Data provided Start Marker

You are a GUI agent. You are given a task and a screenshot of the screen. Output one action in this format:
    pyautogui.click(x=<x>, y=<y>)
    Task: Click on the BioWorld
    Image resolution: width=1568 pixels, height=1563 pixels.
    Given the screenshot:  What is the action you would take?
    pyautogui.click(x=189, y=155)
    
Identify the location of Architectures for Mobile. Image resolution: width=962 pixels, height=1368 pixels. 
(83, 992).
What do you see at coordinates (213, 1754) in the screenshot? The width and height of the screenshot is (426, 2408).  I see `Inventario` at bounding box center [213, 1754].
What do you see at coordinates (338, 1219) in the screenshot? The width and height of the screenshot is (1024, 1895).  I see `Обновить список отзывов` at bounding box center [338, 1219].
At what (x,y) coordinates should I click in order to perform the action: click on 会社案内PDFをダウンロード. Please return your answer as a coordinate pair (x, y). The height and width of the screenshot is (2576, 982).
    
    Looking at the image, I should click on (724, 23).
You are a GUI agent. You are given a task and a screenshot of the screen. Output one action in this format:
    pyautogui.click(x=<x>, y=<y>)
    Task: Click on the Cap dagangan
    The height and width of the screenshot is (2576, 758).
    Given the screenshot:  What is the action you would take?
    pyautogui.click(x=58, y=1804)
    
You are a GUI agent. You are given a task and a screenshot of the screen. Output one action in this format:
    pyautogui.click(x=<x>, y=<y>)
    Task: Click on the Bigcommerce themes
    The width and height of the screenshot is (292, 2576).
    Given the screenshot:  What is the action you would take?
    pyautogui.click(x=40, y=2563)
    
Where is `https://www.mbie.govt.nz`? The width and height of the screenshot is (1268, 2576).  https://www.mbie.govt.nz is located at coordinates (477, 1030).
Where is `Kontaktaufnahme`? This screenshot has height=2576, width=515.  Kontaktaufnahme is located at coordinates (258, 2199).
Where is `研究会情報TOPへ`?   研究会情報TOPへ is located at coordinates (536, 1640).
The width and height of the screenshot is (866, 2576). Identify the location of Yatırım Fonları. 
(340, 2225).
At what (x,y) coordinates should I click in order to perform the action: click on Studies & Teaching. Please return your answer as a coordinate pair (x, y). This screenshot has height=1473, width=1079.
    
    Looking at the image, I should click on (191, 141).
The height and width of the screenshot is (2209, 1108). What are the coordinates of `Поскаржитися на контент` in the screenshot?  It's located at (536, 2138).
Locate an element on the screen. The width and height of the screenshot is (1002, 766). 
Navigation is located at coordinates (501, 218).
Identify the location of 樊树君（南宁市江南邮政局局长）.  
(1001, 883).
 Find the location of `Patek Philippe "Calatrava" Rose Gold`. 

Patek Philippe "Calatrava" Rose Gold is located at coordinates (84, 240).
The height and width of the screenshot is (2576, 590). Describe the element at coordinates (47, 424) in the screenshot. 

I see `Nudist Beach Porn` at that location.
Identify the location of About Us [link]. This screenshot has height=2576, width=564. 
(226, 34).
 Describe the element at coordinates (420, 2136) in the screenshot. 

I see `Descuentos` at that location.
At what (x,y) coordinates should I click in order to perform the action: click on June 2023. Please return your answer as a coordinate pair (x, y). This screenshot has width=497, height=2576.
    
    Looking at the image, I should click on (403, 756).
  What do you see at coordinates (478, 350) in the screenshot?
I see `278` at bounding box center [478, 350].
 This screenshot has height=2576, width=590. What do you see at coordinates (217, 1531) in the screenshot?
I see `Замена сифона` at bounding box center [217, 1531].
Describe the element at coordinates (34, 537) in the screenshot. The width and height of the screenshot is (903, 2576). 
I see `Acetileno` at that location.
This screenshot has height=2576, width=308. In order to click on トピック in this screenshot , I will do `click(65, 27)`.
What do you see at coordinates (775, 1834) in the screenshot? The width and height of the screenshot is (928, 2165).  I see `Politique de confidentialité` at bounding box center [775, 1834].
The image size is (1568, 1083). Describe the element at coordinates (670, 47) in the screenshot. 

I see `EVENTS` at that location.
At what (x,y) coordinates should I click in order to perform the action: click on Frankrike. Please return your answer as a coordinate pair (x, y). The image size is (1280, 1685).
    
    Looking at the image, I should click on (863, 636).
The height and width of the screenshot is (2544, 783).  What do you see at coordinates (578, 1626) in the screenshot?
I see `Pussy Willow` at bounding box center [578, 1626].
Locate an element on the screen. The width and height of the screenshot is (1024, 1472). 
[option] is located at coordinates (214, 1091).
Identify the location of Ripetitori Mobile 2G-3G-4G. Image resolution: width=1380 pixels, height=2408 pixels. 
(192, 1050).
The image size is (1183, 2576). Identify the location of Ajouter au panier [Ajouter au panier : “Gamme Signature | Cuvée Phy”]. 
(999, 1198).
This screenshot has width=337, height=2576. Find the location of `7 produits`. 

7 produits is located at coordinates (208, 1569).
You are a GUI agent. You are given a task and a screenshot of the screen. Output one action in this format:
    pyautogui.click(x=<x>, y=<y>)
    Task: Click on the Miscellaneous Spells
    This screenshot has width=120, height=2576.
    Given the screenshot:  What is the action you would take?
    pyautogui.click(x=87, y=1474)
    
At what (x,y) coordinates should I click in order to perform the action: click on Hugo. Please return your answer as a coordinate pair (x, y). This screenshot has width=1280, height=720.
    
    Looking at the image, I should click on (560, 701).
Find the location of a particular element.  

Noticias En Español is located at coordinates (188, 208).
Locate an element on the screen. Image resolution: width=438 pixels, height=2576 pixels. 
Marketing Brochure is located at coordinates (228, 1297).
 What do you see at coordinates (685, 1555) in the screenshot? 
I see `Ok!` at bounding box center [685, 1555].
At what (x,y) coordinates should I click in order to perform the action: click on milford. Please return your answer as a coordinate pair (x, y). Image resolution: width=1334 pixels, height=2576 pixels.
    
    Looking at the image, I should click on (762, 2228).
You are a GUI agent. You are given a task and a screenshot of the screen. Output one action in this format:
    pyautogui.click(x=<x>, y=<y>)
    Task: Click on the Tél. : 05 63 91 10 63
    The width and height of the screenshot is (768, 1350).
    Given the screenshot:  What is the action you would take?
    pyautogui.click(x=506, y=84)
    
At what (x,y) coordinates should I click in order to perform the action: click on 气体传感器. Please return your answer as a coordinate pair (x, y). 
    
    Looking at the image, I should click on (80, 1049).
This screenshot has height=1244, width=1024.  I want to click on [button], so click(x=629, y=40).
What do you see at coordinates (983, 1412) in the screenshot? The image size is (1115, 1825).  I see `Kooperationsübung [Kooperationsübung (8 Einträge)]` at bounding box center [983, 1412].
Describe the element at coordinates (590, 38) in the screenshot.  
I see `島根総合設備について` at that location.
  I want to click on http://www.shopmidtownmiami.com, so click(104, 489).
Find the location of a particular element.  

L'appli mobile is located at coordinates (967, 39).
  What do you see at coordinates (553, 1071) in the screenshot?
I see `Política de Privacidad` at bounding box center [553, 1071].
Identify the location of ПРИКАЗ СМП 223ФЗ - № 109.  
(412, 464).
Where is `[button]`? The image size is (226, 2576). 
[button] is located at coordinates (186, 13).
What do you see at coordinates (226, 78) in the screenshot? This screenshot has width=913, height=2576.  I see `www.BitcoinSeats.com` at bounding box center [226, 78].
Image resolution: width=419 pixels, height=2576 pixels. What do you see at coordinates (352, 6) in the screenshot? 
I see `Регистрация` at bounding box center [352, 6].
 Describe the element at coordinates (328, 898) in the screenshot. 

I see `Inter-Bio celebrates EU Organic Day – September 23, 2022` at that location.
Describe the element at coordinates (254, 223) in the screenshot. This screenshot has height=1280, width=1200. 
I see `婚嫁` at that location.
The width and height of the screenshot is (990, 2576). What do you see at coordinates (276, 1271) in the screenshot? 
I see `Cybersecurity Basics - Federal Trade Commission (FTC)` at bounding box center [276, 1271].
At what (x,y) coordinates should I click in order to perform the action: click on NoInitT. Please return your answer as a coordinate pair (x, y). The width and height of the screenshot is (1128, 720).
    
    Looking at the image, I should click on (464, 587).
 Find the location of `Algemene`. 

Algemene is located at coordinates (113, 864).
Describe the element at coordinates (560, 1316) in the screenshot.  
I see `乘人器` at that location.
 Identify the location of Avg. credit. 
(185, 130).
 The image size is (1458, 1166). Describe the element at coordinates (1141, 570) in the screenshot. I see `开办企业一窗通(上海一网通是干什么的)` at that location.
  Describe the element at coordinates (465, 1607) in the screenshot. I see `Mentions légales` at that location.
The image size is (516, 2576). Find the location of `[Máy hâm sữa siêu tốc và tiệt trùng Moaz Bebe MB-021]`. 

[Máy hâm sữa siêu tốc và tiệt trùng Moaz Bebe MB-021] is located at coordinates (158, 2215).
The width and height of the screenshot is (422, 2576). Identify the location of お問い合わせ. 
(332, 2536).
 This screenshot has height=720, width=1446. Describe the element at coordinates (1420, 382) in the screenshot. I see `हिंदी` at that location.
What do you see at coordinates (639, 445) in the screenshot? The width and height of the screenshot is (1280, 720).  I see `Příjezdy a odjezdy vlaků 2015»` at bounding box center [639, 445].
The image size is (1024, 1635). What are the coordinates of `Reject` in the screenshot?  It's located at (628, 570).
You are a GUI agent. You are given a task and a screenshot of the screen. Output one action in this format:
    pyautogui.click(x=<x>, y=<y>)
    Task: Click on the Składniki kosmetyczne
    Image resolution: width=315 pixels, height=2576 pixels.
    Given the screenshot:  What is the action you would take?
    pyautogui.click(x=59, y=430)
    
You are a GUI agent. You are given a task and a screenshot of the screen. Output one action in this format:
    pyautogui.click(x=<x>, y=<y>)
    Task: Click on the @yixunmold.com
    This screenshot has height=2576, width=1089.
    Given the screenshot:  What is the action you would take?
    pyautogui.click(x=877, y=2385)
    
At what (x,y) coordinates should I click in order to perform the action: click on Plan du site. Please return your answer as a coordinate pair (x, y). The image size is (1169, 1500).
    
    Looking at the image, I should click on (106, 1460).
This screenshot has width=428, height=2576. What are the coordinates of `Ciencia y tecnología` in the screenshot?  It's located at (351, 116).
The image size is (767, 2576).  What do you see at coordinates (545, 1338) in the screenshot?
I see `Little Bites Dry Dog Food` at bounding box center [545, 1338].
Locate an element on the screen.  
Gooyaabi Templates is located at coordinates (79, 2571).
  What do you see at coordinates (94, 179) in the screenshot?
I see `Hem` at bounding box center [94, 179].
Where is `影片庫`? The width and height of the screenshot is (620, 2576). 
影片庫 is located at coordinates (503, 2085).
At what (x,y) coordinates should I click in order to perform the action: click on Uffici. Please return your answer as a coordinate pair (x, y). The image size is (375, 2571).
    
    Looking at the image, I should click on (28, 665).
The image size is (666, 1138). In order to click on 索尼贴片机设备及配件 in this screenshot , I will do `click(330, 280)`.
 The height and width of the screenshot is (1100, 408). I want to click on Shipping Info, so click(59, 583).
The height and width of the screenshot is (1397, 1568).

Data provided End Marker

▶ Problem requirements:
From the first line of the data above to the line containing "Task: Click on the Bigcommerce themes", repeat everything exactly and add nothing.

▶ Response box:
You are a GUI agent. You are given a task and a screenshot of the screen. Output one action in this format:
    pyautogui.click(x=<x>, y=<y>)
    Task: Click on the BioWorld
    Image resolution: width=1568 pixels, height=1563 pixels.
    Given the screenshot:  What is the action you would take?
    pyautogui.click(x=189, y=155)
    
Identify the location of Architectures for Mobile. Image resolution: width=962 pixels, height=1368 pixels. 
(83, 992).
What do you see at coordinates (213, 1754) in the screenshot? The width and height of the screenshot is (426, 2408).  I see `Inventario` at bounding box center [213, 1754].
What do you see at coordinates (338, 1219) in the screenshot? The width and height of the screenshot is (1024, 1895).  I see `Обновить список отзывов` at bounding box center [338, 1219].
At what (x,y) coordinates should I click in order to perform the action: click on 会社案内PDFをダウンロード. Please return your answer as a coordinate pair (x, y). The height and width of the screenshot is (2576, 982).
    
    Looking at the image, I should click on (724, 23).
You are a GUI agent. You are given a task and a screenshot of the screen. Output one action in this format:
    pyautogui.click(x=<x>, y=<y>)
    Task: Click on the Cap dagangan
    The height and width of the screenshot is (2576, 758).
    Given the screenshot:  What is the action you would take?
    pyautogui.click(x=58, y=1804)
    
You are a GUI agent. You are given a task and a screenshot of the screen. Output one action in this format:
    pyautogui.click(x=<x>, y=<y>)
    Task: Click on the Bigcommerce themes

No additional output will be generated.